Wednesday, May 03, 2006

A French Affair

French Prime Minister Dominique de Villepin, President Jacques Chirac's protege, weakened by his embarassing capitulation to students protesting in the streets, is in BIG TROUBLE. The Telegraph:

Mr de Villepin is under pressure over the so-called Clearstream affair, dubbed the "French Watergate", in which an anonymous whistle-blower alleged without foundation that senior political and business figures took kickbacks from the sale of French frigates to Taiwan in 1991.

The money was allegedly laundered through secret accounts with Clearstream, a Luxembourg-based bank. Individuals were named in anonymous letters and a CD-rom sent two years ago to an investigating judge, who established that they were bogus.
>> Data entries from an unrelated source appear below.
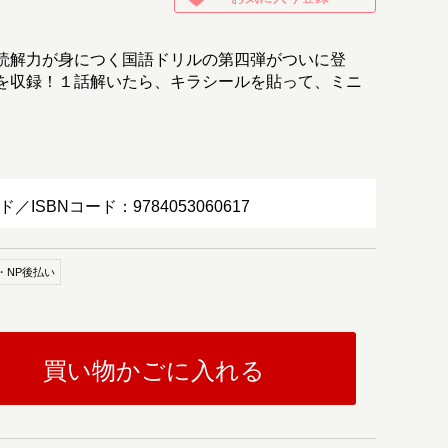
読解力が身につく国語ドリルの第四弾がついに登
を収録！１話解いたら、キラシールを貼って、ミニ
。
ド／ISBNコード：9784053060617
・NP後払い
買い物かごに入れる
Mr de Villepin's future may depend on the truth of what happened at a meeting in January 2004, when he was foreign secretary, with the intelligence official Gen Philippe Rondot. Gen Rondot reportedly told judges hunting the author of the false allegations that Mr de Villepin ordered him, on the authority of President Jacques Chirac, to investigate Mr Sarkozy.


Mr. Sarkozy is his rival within the center-right party in France. (This is a bit confusing, though, as France really has nothing analogous to a party espousing a free-market, conservative philosophy. It seems as though they are all socialists or nuts on either fringe.) Sarkozy seems to be the most sensible, though.

There is more from Fausta, via No Paseran: (First paragraph emphasis mine---can you believe this?! As if we would care. France has chronic instability, entirely due to its own efforts!)

President Jacques Chirac initially thought this to be an American plot to destabilize France. But Nicolas Sarkozy, current favorite to be Chirac`s replacement as conservative candidate in next year`s presidential election, suspected that it was a plot to disgrace him since his name was prominent on the list of account holders.

Sarkozy, who has filed a civil lawsuit on the matter, also suspects that his arch political rival, Prime Minister Dominique de Villepin, was playing a murky role. And Sarkozy demanded in a meeting with Villepin and de Florian that his name be publicly cleared.

But the plot thickened as the intelligence services began to hunt 'le corbeau' (the crow), the shadowy person behind the forged CD. Suspicion fell on Prime Minister de Villepin`s close friend, Jean-Louis Gergorin, a top executive at EASDS, which was undergoing its own power struggle that involved the future of Airbus and the French (and wider European) defense industry. Gergorin stoutly denies being 'le corbeau'.
(Le corbeau?) And now the French political elite has been insulted, as well as the Germans, who have obviously been double-crossed:
Since other leading politicians, including the former Socialist Finance Minister Dominique Strauss-Khan, are equally infuriated to have found their names on the forged Clearstream list, the whole of France`s political class and its media are currently obsessed with the affair. There is much meat for them to chew over, from the identity of le corbeau to the political implications in this bizarre period of the end of the Chirac regime, and for the effect on European relations of what seems to have been a French plot to dominate the Franco-German EADS group [the European Aeronautic Defense and Space Company] and control Europe`s defense industry.
As a totally gratuitous aside, have you ever seen the French movie "The Dinner Game"? I highly recommend it. It is hilarious.

Very mysterious. No image available for the DVD. (I have it on video from some years ago, which is now sold out.) I promise you will not be disappointed, if you know the French at all.